Former Foxtrot workers rally, demand back pay after grocer’s sudden closure

Former Foxtrot and Dom’s Kitchen & Market workers gather to protest outside the Foxtrot Commissary in Pilsen.

Jim Vondruska/Sun-Times

About 20 former Foxtrot and Dom’s Kitchen & Market employees, along with supporters, held a rally Friday morning to demand 60 days of back pay, after the Chicago-based companies abruptly shuttered all its stores this week.

Protesters stood outside of Foxtrot Commissary in Pilsen, holding signs in English and Spanish that said, “Justice for the laid off employees!” and “Laid off without notice.” The commissary was where operations such as food assembly and labeling took place and where the company’s drivers were based.
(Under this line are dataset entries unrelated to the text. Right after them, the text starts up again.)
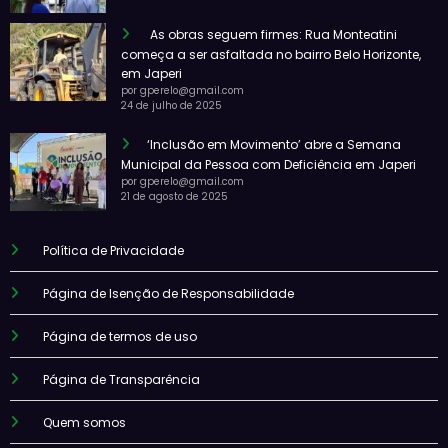
As obras seguem firmes: Rua Monteatini
começa a ser asfaltada no bairro Belo Horizonte,
em Japeri
por gperelo@gmail.com
24 de julho de 2025
‘Inclusão em Movimento’ abre a Semana
Municipal da Pessoa com Deficiência em Japeri
por gperelo@gmail.com
21 de agosto de 2025
Política de Privacidade
Página de Isenção de Responsabilidade
Página de termos de uso
Página de Transparência
Quem somos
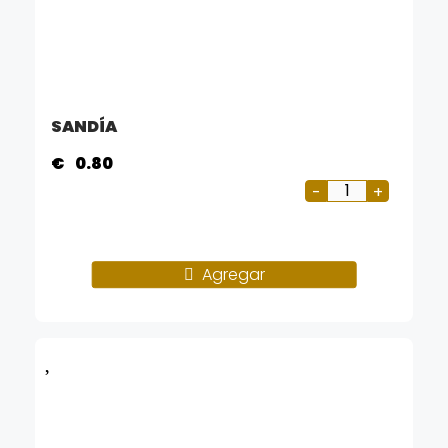
SANDÍA
€
0.80
Agregar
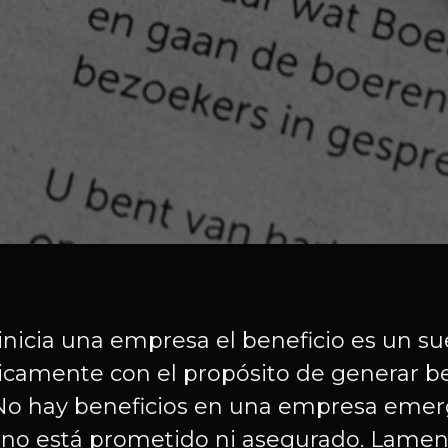
icia una empresa el beneficio es un sue
camente con el propósito de generar ben
 No hay beneficios en una empresa emerg
o, no está prometido ni asegurado. Lame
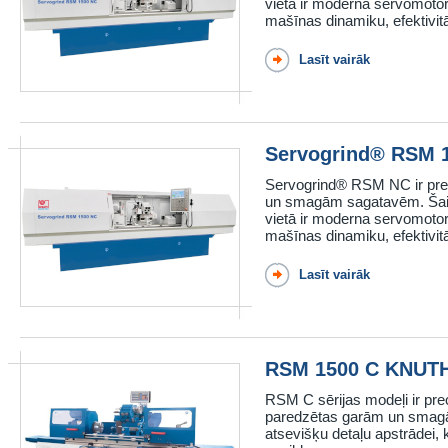
vietā ir moderna servomoto
mašīnas dinamiku, efektivitāt
Lasīt vairāk
Servogrind® RSM 
Servogrind® RSM NC ir prec
un smagām sagatavēm. Šai sē
vietā ir moderna servomoto
mašīnas dinamiku, efektivitāt
Lasīt vairāk
RSM 1500 C KNUT
RSM C sērijas modeļi ir pre
paredzētas garām un smagāk
atsevišķu detaļu apstrādei, 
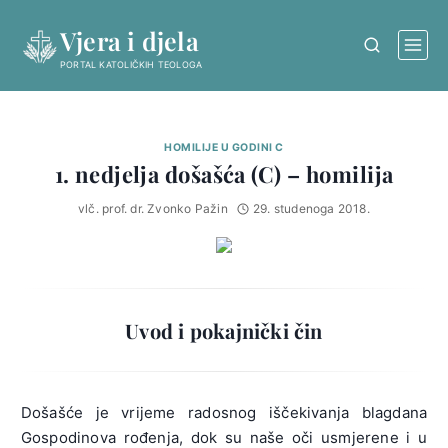
Skip
Vjera i djela
to
content
PORTAL KATOLIČKIH TEOLOGA
HOMILIJE U GODINI C
1. nedjelja došašća (C) – homilija
vlč. prof. dr. Zvonko Pažin
29. studenoga 2018.
Uvod i pokajnički čin
Došašće je vrijeme radosnog iščekivanja blagdana
Gospodinova rođenja, dok su naše oči usmjerene i u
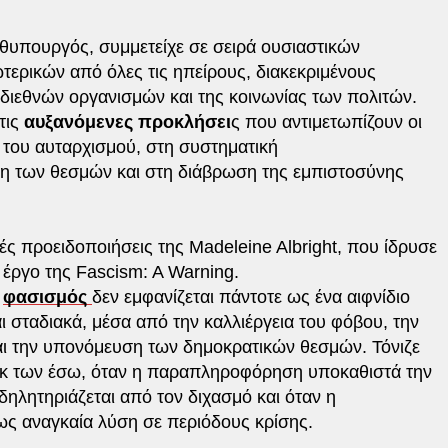
θυπουργός, συμμετείχε σε σειρά ουσιαστικών
ρικών από όλες τις ηπείρους, διακεκριμένους
ιεθνών οργανισμών και της κοινωνίας των πολιτών.
τις
αυξανόμενες προκλήσει
ς που αντιμετωπίζουν οι
του αυταρχισμού, στη συστηματική
 των θεσμών και στη διάβρωση της εμπιστοσύνης
κές προειδοποιήσεις της Madeleine Albright, που ίδρυσε
 έργο της Fascism: A Warning.
ο
φασισμός
δεν εμφανίζεται πάντοτε ως ένα αιφνίδιο
ι σταδιακά, μέσα από την καλλιέργεια του φόβου, την
αι την υπονόμευση των δημοκρατικών θεσμών. Τόνιζε
 εκ των έσω, όταν η παραπληροφόρηση υποκαθιστά την
ηλητηριάζεται από τον διχασμό και όταν η
ς αναγκαία λύση σε περιόδους κρίσης.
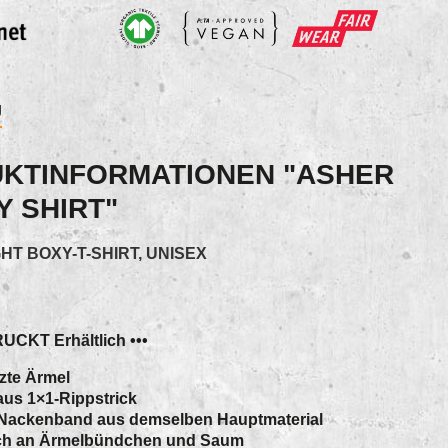
g
KTINFORMATIONEN "ASHER
Y SHIRT"
T BOXY-T-SHIRT, UNISEX
UCKT Erhältlich •••
zte Ärmel
us 1×1-Rippstrick
 Nackenband aus demselben Hauptmaterial
ich an Ärmelbündchen und Saum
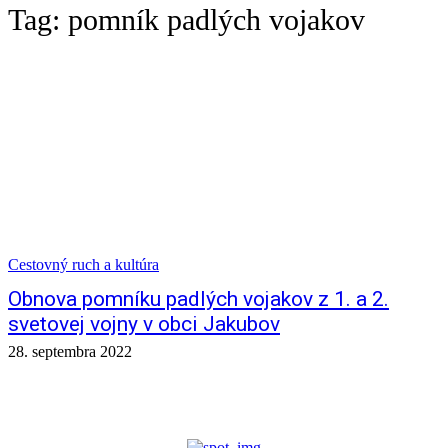
Tag:
pomník padlých vojakov
Cestovný ruch a kultúra
Obnova pomníku padlých vojakov z 1. a 2.
svetovej vojny v obci Jakubov
28. septembra 2022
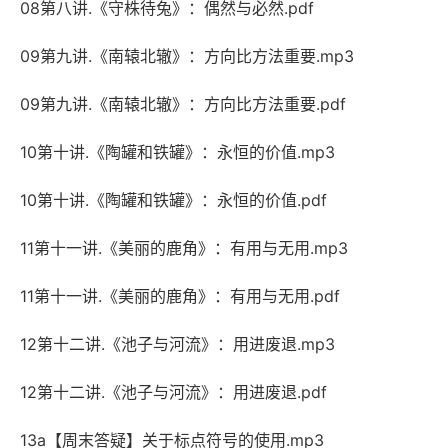
08第八讲.《守株待兔》：偶然与必然.pdf
09第九讲.《南辕北辙》：方向比方法重要.mp3
09第九讲.《南辕北辙》：方向比方法重要.pdf
10第十讲.《陶罐和铁罐》：永恒的价值.mp3
10第十讲.《陶罐和铁罐》：永恒的价值.pdf
11第十一讲.《美丽的鹿角》：有用与无用.mp3
11第十一讲.《美丽的鹿角》：有用与无用.pdf
12第十二讲.《池子与河流》：用进废退.mp3
12第十二讲.《池子与河流》：用进废退.pdf
13a【周末答疑】关于标点符号的使用.mp3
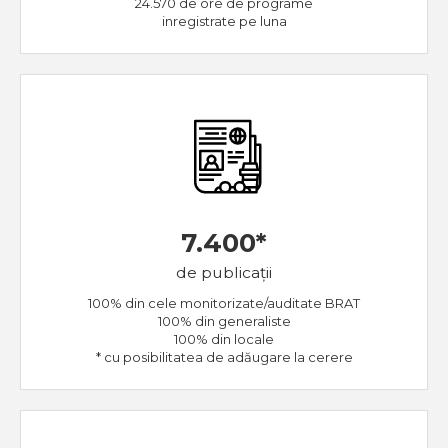
24.570 de ore de programe
inregistrate pe luna
7.400*
de publicații
100% din cele monitorizate/auditate BRAT
100% din generaliste
100% din locale
* cu posibilitatea de adăugare la cerere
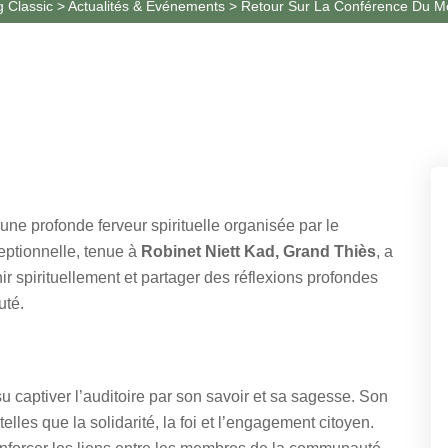
g Classic
>
Actualités & Événements
>
Retour Sur La Conférence Du M
 une profonde ferveur spirituelle organisée par le
eptionnelle, tenue à
Robinet Niett Kad, Grand Thiès
, a
r spirituellement et partager des réflexions profondes
uté.
 su captiver l’auditoire par son savoir et sa sagesse. Son
lles que la solidarité, la foi et l’engagement citoyen.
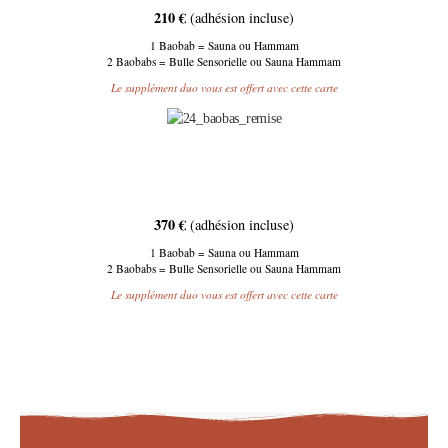
210 €
(adhésion incluse)
1 Baobab = Sauna ou Hammam
2 Baobabs = Bulle Sensorielle ou Sauna Hammam
Le supplément duo vous est offert avec cette carte
370 €
(adhésion incluse)
1 Baobab = Sauna ou Hammam
2 Baobabs = Bulle Sensorielle ou Sauna Hammam
Le supplément duo vous est offert avec cette carte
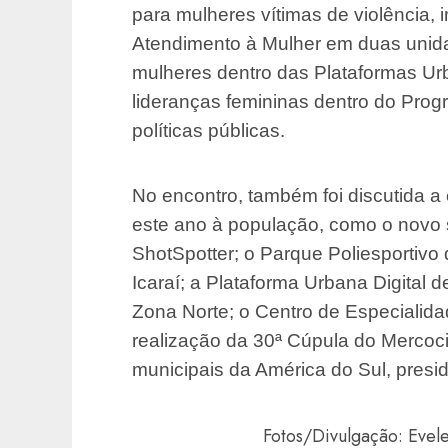
para mulheres vítimas de violência
Atendimento à Mulher em duas unida
mulheres dentro das Plataformas Ur
lideranças femininas dentro do Prog
políticas públicas.
No encontro, também foi discutida a
este ano à população, como o novo
ShotSpotter; o Parque Poliesportiv
Icaraí; a Plataforma Urbana Digital 
Zona Norte; o Centro de Especialid
realização da 30ª Cúpula do Mercoci
municipais da América do Sul, presidi
Fotos/Divulgação: Evel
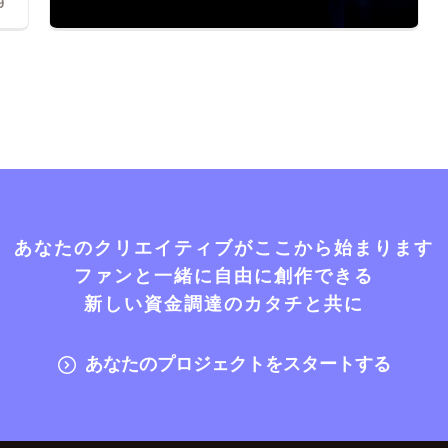
9
あなたのクリエイティブがここから始まります
ファンと一緒に自由に創作できる
新しい資金調達のカタチと共に
あなたのプロジェクトをスタートする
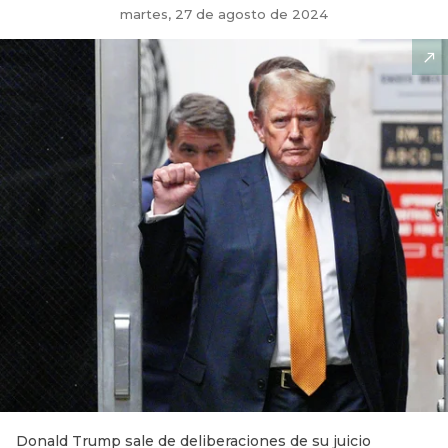
martes, 27 de agosto de 2024
Donald Trump sale de deliberaciones de su juicio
Commissary employees said at the rally that they received a same-day notice that Foxtrot was closing on Tuesday, just like staff at the retail stores.

Former commissary worker Adela Maravilla, speaking in Spanish, said she was off work Tuesday, but her supervisor called to break the news.

Maravilla was told any belongings she had in the commissary had to be picked up by noon. While she had several things at work, Maravilla said she left them because she couldn’t stand to go back there.

“Even at this moment, I don’t have the words,” Maravilla said. “I still can’t process it. I still do not believe it that the company would inform me in this fashion.”

On Tuesday, employees and customers learned Foxtrot and Dom’s Kitchen would immediately close all of its locations. At the time, employees said they learned of the closures just before customers, who were shocked when they spotted store window signs saying “goodbye” and “we are closed.”

Oscar Correa, who was a supervisor at Foxtrot Commissary, worked for the company for about five years. He called the abrupt closure “heartbreaking.”

The news shocked Correa and many other employees, especially since it happened less than six months after Foxtrot and Dom’s Kitchen merged. After the merger, employees said they were told they could expect more orders, and there was no concern about the company’s finances.

Correa and others are now looking for new jobs, but are urging Foxtrot to “do what is right,” after not providing employees a 60-day notice before the layoffs.

“We were so surprised that nobody could eat anything, nobody could say anything. People were in tears,” former Foxtrot employee Raul Casas said in Spanish. “We do not believe that this is right, and we’re looking for justice.”

Jose Uribe, an organizer from Arise Chicago, speaks at a press conference with former Foxtrot employees outside the specialty grocer’s Commissary in Pilsen.

Jim Vondruska/Sun-Times

Jose Uribe, an organizer with the workers rights organization Arise Chicago, said the rally’s goal was threefold: to give voice to the laid-off workers; inform the community of what happened to the former employees; and encourage other impacted workers to come forward.

“They are not giving up, and they are here to ask [for] what is owed to them,” Uribe said.

Staff said the specialty grocer failed to follow the state and federal Worker Adjustment and Retraining Notification acts by not properly notifying employees that they would be laid off. The Illinois WARN Act requires employers with 75 or more full-time employees to give at least 60 days’ notice before any mass layoff or closure. The federal WARN Act applies to companies with 100 or more employees.

Some of Foxtrot’s former employees contacted Arise about their sudden termination, and the group filed charges with the Illinois Department of Labor on Tuesday.

Uribe said the organization received confirmation from the state’s Department of Labor that its complaint will be investigated. Meanwhile, Arise is staying in touch with affected workers about follow-up actions and ensuring they’re paid for any outstanding vacation or wages.

“We want to make sure they get everything that they’re entitled to under the law,” Uribe said. If not, the group anticipates filing charges.

Meanwhile, a second class-action lawsuit was filed Thursday against Foxtrot and Dom’s Kitchen in the Northern District of Illinois. The filing said the companies “failed to provide 60 days advance written notice as required by the WARN Act.”

According to the lawsuit, Miguel Torres, an employee at Foxtrot’s Washington, D.C., location, was told as recently as April 20 that “The company would be allowing inventory to run low to show a greater profit margin than it otherwise could. Plaintiff Torres was told by his store manager that this was a tactic to spur investors to provide additional cash for the company’s operations.”

Staff were told that their positions were secure, and should layoffs occur they would receive “plenty of notice,” according to the lawsuit.

But Torres and Aaron Sauber, the other plaintiff in the lawsuit and a former Dom’s Kitchen employee, were terminated Tuesday without notice.

The concerns echo another class-action lawsuit filed this week in the same court by a former Foxtrot worker.

Foxtrot operated 15 locations in Chicago and 17 stores across Dallas and Austin, Texas, and Washington, D.C. Dom’s Kitchen had two Chicago locations, 2730 N. Halsted St. and 1233 N. Wells St.